Baustelle Bauhandwerksicherheit

Bauhandwerkersicherheit auch nach Kündigung!

OLG Naumburg, Urteil vom 10.02.2022 - 2 U 176/20 BGB a.F. §§ 648a, 649; BGB §§ 648, 650f

Einem Sicherungsverlangen des Bauhandwerkers nach § 648a BGB a.F. bzw. § 650f BGB n.F. steht nicht entgegen, dass der Unternehmer das Vertragsverhältnis wegen der Nichterfüllung des Sicherungsverlangens bereits gekündigt hat.*)

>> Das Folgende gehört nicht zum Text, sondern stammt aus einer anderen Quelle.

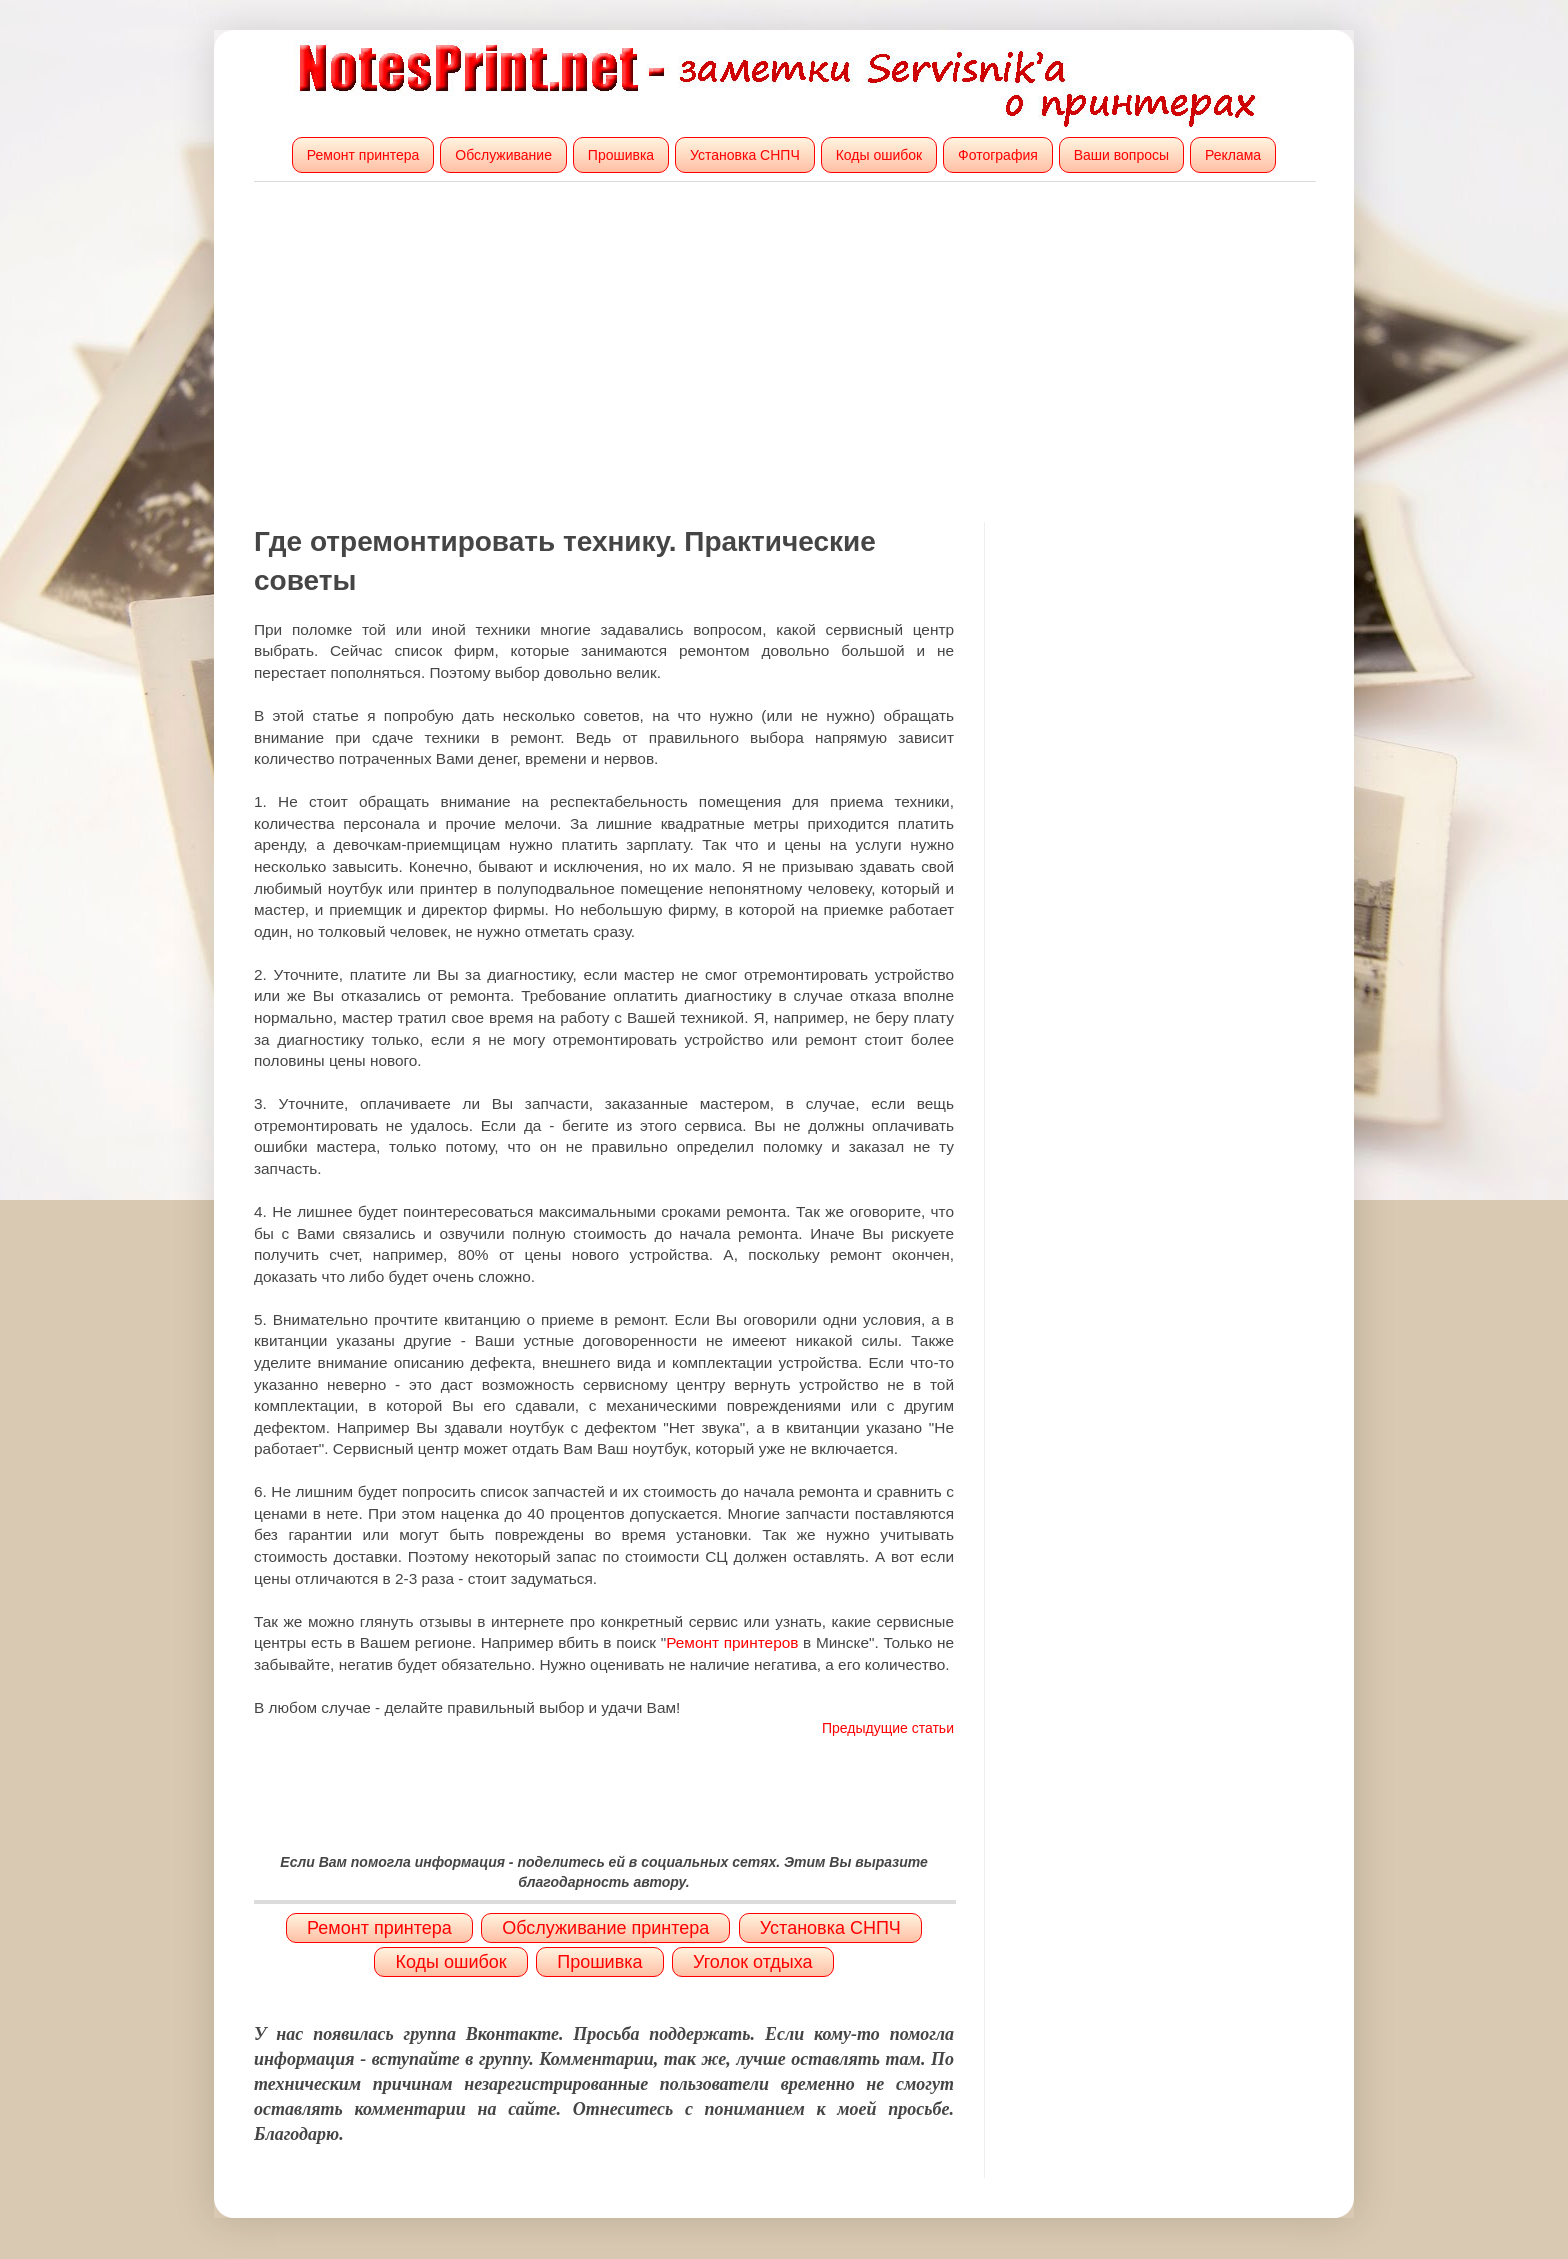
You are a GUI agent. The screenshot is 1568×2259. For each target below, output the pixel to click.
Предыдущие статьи (888, 1728)
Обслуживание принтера (605, 1928)
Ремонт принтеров (732, 1642)
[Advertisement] (784, 352)
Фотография (998, 155)
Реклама (1233, 155)
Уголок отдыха (753, 1962)
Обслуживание (503, 155)
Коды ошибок (879, 155)
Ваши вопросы (1121, 155)
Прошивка (621, 155)
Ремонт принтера (363, 155)
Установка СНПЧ (745, 155)
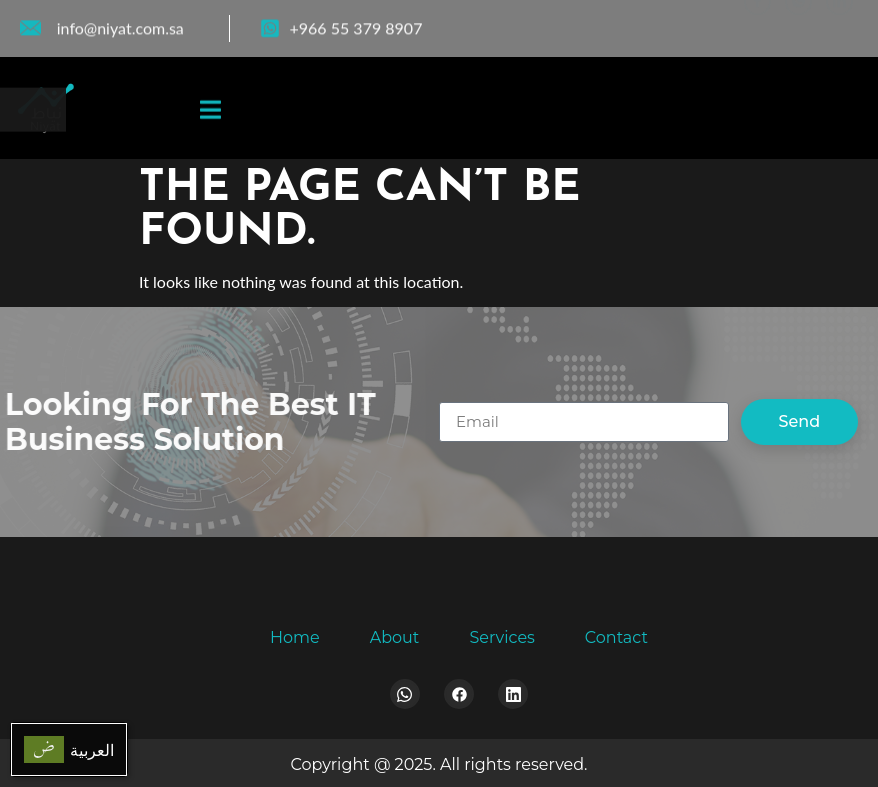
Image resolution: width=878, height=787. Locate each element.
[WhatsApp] (798, 20)
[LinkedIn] (839, 20)
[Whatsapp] (405, 694)
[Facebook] (757, 20)
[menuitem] (69, 749)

OLG Naumburg, Urteil vom 10.02.2022 - 2 U 176/20

BGB a.F. §§ 648a649; BGB §§ 648650f

 

Problem/Sachverhalt

Der Auftragnehmer (AN) verlangt vom Auftraggeber (AG) jeweils unter Fristsetzung die Stellung von Bauhandwerkersicherheiten aus einem im Jahr 2017 und einem im Jahr 2018 geschlossenen VOB/B-Bauvertrag. Nach fruchtlosem Fristablauf kündigt der AN die beiden Bauverträge und stellt Schlussrechnungen über erbrachte Leistungen und für nicht erbrachte Leistungen. Nach gescheiterten Vergleichsversuchen klagt der AN auf Stellung der beiden Sicherheiten. Das Landgericht weist die Klage ab. Der AN verfolgt den Anspruch in der Berufung weiter.

Entscheidung

Für den Bauvertrag vom 15.03.2017 gilt nach Art. 229 § 39 Abs. 1 EGBGB das BGB in der bis zum 31.12.2017 geltenden Fassung, d. h. § 648a BGB a.F. Für den Bauvertrag vom 14.08.2018 gilt § 650f BGB. Für beide Bauverträge gilt die VOB/B 2016. Die Kündigungen des AN stehen dem Sicherungsverlangen nicht entgegen. In seiner Grundsatzentscheidung aus dem Jahr 2014 (IBR 2014, 344) hat der BGH für die Kündigung des Bestellers einerseits das Fortbestehen eines Sicherungsanspruchs des Unternehmens (trotz Wegfalls der Vorleistungspflicht) und andererseits eine Erstreckung dieses Anspruchs auch auf eine Vergütung für nicht erbrachte Leistungen im Sinne einer - alternativ in Betracht kommenden - Vergütung nach § 649 BGB a.F. angenommen. Im vorliegenden Fall fehlt es an einer Kündigungserklärung des Bestellers und damit auch an der Möglichkeit des Rückgriffs auf eine Vergütung nach § 8 Abs. 1 VOB/B (2016).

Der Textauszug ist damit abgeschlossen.